Dataset records:

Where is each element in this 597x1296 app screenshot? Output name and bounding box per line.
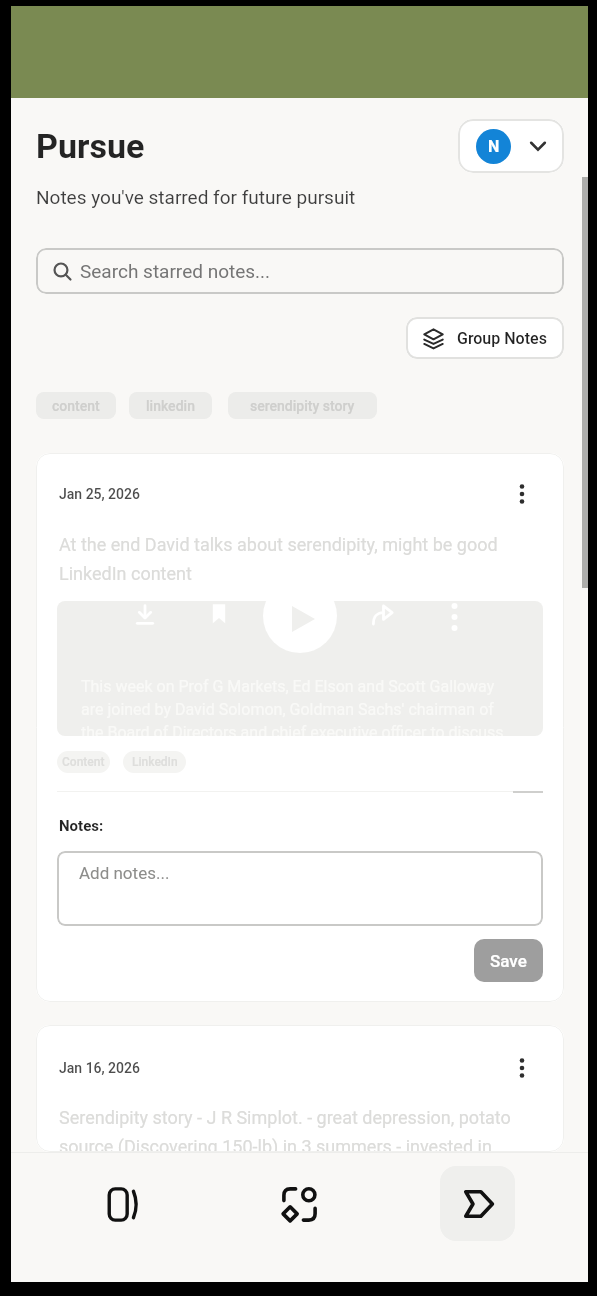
staticText: N <box>488 137 500 156</box>
staticText: Content <box>62 755 105 769</box>
button[interactable]: linkedin <box>129 392 212 419</box>
staticText: content <box>52 398 100 414</box>
staticText: Jan 25, 2026 <box>59 486 140 502</box>
button[interactable]: content <box>36 392 116 419</box>
staticText: Notes you've starred for future pursuit <box>36 186 356 208</box>
button[interactable] <box>519 484 525 504</box>
button[interactable]: N <box>458 119 564 173</box>
staticText: linkedin <box>146 398 195 414</box>
button[interactable]: Save <box>474 939 543 982</box>
button[interactable]: Group Notes <box>406 317 564 359</box>
button[interactable] <box>92 1174 152 1234</box>
staticText: serendipity story <box>250 398 355 414</box>
staticText: At the end David talks about serendipity… <box>59 534 498 584</box>
staticText: Group Notes <box>457 329 547 348</box>
staticText: Search starred notes... <box>80 260 271 282</box>
button[interactable] <box>440 1166 515 1241</box>
staticText: Notes: <box>59 817 104 835</box>
button[interactable] <box>519 1058 525 1078</box>
button[interactable]: Add notes... <box>57 851 543 926</box>
button[interactable]: serendipity story <box>228 392 377 419</box>
staticText: This week on Prof G Markets, Ed Elson an… <box>81 677 504 736</box>
staticText: Save <box>490 951 527 971</box>
staticText: Add notes... <box>79 863 170 883</box>
button[interactable] <box>269 1174 329 1234</box>
staticText: LinkedIn <box>132 755 178 769</box>
staticText: Pursue <box>36 126 145 166</box>
staticText: Serendipity story - J R Simplot. - great… <box>59 1107 511 1152</box>
staticText: Jan 16, 2026 <box>59 1060 140 1076</box>
button[interactable]: Search starred notes... <box>36 248 564 294</box>
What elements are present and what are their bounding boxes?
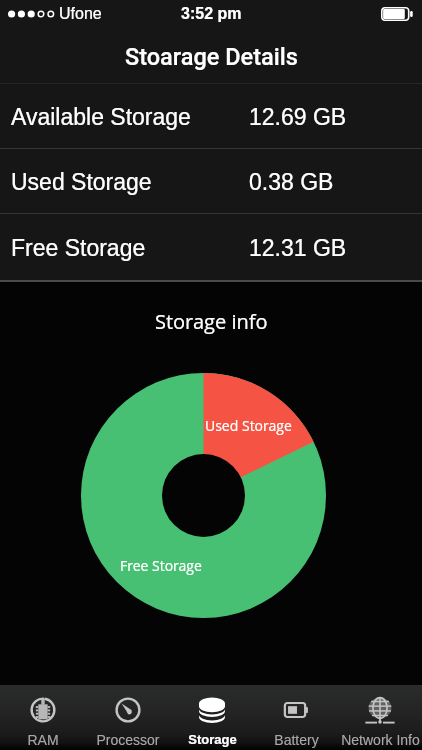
button[interactable]: Available Storage bbox=[0, 84, 422, 149]
staticText: Storage bbox=[188, 732, 237, 747]
staticText: Processor bbox=[96, 732, 160, 748]
button[interactable]: Network Info bbox=[338, 685, 422, 750]
button[interactable]: Used Storage bbox=[0, 149, 422, 214]
staticText: Storage info bbox=[155, 308, 268, 335]
staticText: Ufone bbox=[59, 5, 102, 23]
staticText: Available Storage bbox=[11, 104, 191, 130]
button[interactable]: Processor bbox=[85, 685, 170, 750]
button[interactable]: Free Storage bbox=[0, 214, 422, 282]
button[interactable]: RAM bbox=[0, 685, 85, 750]
staticText: Network Info bbox=[341, 732, 420, 748]
staticText: Used Storage bbox=[11, 169, 152, 195]
button[interactable]: Battery bbox=[254, 685, 338, 750]
staticText: 0.38 GB bbox=[249, 169, 334, 195]
staticText: 3:52 pm bbox=[181, 5, 242, 23]
staticText: Battery bbox=[274, 732, 319, 748]
staticText: Used Storage bbox=[205, 416, 292, 435]
staticText: RAM bbox=[27, 732, 59, 748]
staticText: Stoarage Details bbox=[125, 43, 298, 71]
button[interactable]: Storage bbox=[170, 685, 254, 750]
staticText: Free Storage bbox=[120, 556, 202, 575]
staticText: 12.31 GB bbox=[249, 235, 347, 261]
staticText: 12.69 GB bbox=[249, 104, 347, 130]
staticText: Free Storage bbox=[11, 235, 146, 261]
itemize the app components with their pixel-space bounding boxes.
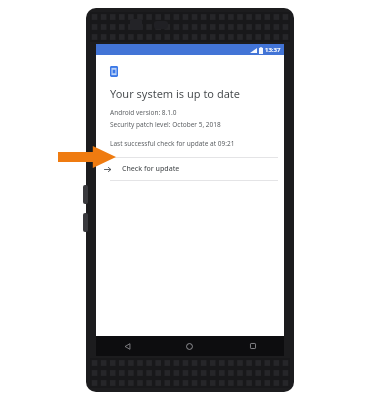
staticText: Your system is up to date: [110, 86, 240, 101]
staticText: Last successful check for update at 09:2…: [110, 139, 235, 148]
staticText: 13:37: [265, 46, 281, 54]
button[interactable]: Recent apps: [221, 336, 284, 356]
button[interactable]: Home: [158, 336, 221, 356]
button[interactable]: Check for update: [96, 158, 284, 180]
staticText: Android version: 8.1.0: [110, 108, 177, 117]
button[interactable]: Back: [96, 336, 158, 356]
staticText: Security patch level: October 5, 2018: [110, 120, 221, 129]
staticText: Check for update: [122, 164, 180, 174]
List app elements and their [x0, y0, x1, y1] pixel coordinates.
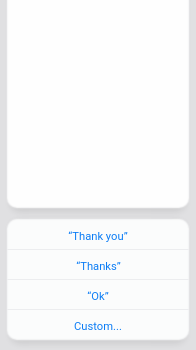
button[interactable]: “Thank you”	[7, 219, 189, 249]
button[interactable]: Custom...	[7, 309, 189, 339]
staticText: “Thanks”	[76, 260, 121, 273]
button[interactable]: “Ok”	[7, 279, 189, 309]
staticText: Custom...	[74, 320, 122, 333]
button[interactable]: “Thanks”	[7, 249, 189, 279]
staticText: “Ok”	[87, 290, 109, 303]
staticText: “Thank you”	[68, 230, 128, 243]
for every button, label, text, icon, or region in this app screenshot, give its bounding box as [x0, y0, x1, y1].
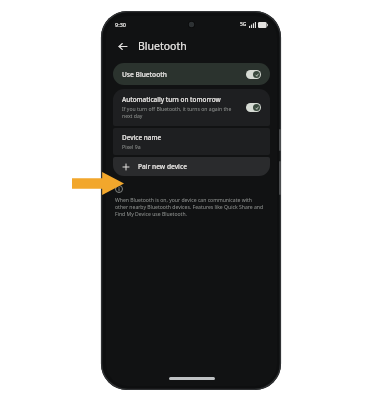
button[interactable]: Toggle — [246, 70, 261, 79]
button[interactable]: Use Bluetooth — [113, 63, 270, 85]
staticText: 9:30 — [115, 21, 126, 28]
button[interactable]: Pair new device — [113, 157, 270, 176]
staticText: 5G — [240, 21, 247, 28]
button[interactable]: Back — [112, 36, 132, 56]
button[interactable]: Toggle — [246, 103, 261, 112]
staticText: Bluetooth — [138, 39, 187, 53]
button[interactable]: Automatically turn on tomorrow — [113, 89, 270, 126]
staticText: When Bluetooth is on, your device can co… — [115, 197, 264, 218]
staticText: Automatically turn on tomorrow — [122, 95, 221, 104]
button[interactable]: Device name — [113, 128, 270, 155]
staticText: Pixel 9a — [122, 143, 141, 150]
staticText: If you turn off Bluetooth, it turns on a… — [122, 106, 240, 120]
staticText: Device name — [122, 133, 162, 142]
staticText: Use Bluetooth — [122, 70, 167, 79]
staticText: Pair new device — [138, 162, 187, 171]
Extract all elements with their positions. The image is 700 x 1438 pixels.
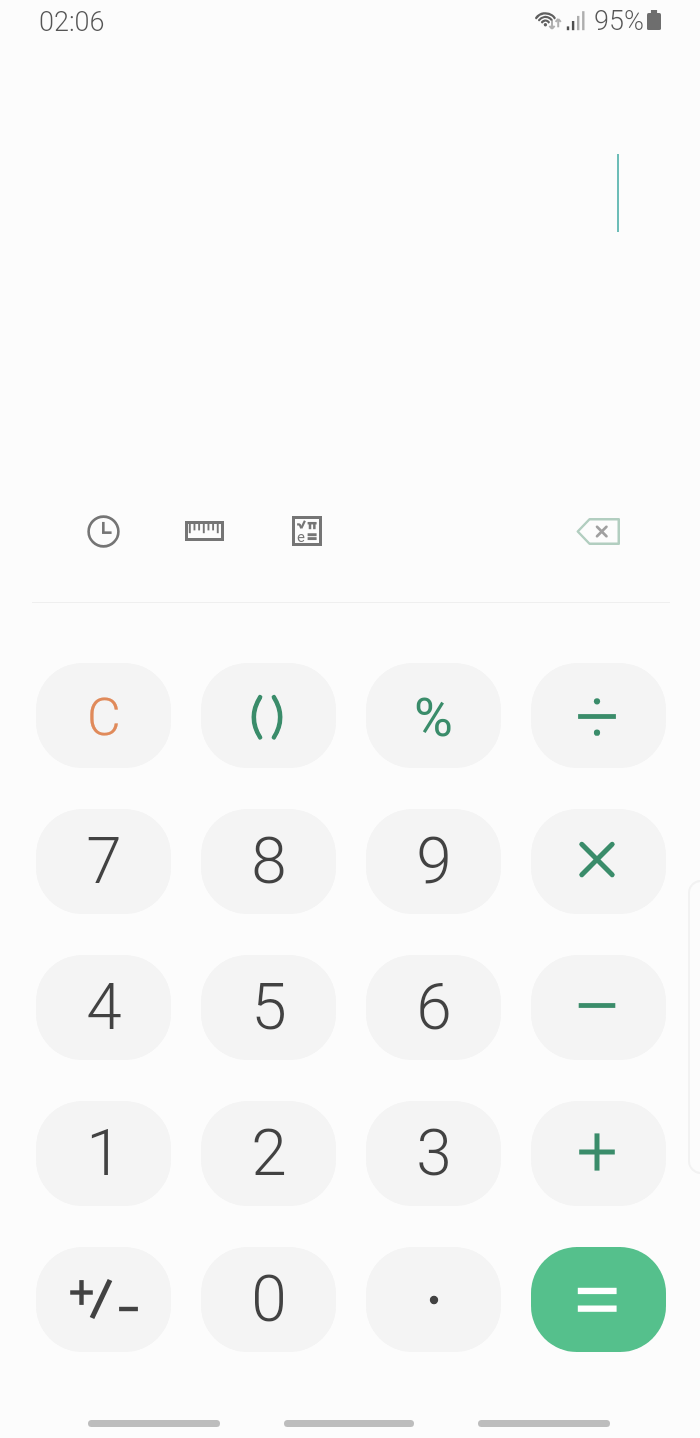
staticText: 5	[251, 970, 287, 1045]
staticText: C	[87, 687, 121, 748]
button[interactable]: History	[71, 499, 135, 563]
staticText: 95%	[594, 5, 644, 37]
button[interactable]: Equals	[531, 1247, 666, 1352]
staticText: 2	[251, 1116, 287, 1191]
button[interactable]: Plus minus	[36, 1247, 171, 1352]
button[interactable]: 5	[201, 955, 336, 1060]
button[interactable]: 3	[366, 1101, 501, 1206]
button[interactable]: %	[366, 663, 501, 768]
button[interactable]: Add	[531, 1101, 666, 1206]
button[interactable]: 0	[201, 1247, 336, 1352]
button[interactable]: 1	[36, 1101, 171, 1206]
button[interactable]: Parentheses	[201, 663, 336, 768]
button[interactable]: 7	[36, 809, 171, 914]
staticText: 4	[86, 970, 122, 1045]
button[interactable]: C	[36, 663, 171, 768]
button[interactable]: Subtract	[531, 955, 666, 1060]
button[interactable]: Scientific calculator	[275, 499, 339, 563]
button[interactable]: Decimal point	[366, 1247, 501, 1352]
button[interactable]: 4	[36, 955, 171, 1060]
staticText: e	[297, 528, 305, 546]
button[interactable]: Divide	[531, 663, 666, 768]
button[interactable]: 8	[201, 809, 336, 914]
button[interactable]: Backspace	[566, 499, 630, 563]
staticText: 3	[416, 1116, 452, 1191]
staticText: 7	[86, 824, 122, 899]
staticText: 8	[251, 824, 287, 899]
staticText: 9	[416, 824, 452, 899]
button[interactable]: 2	[201, 1101, 336, 1206]
button[interactable]: 9	[366, 809, 501, 914]
button[interactable]: 6	[366, 955, 501, 1060]
button[interactable]: Unit converter	[172, 499, 236, 563]
staticText: 6	[416, 970, 452, 1045]
staticText: %	[414, 687, 453, 749]
staticText: 02:06	[39, 6, 105, 38]
staticText: 1	[86, 1116, 122, 1191]
button[interactable]: Multiply	[531, 809, 666, 914]
staticText: 0	[251, 1262, 287, 1337]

• [Problem description]:
Give only the count of lines in the data that include the string "bounding".

• [Your response]:
4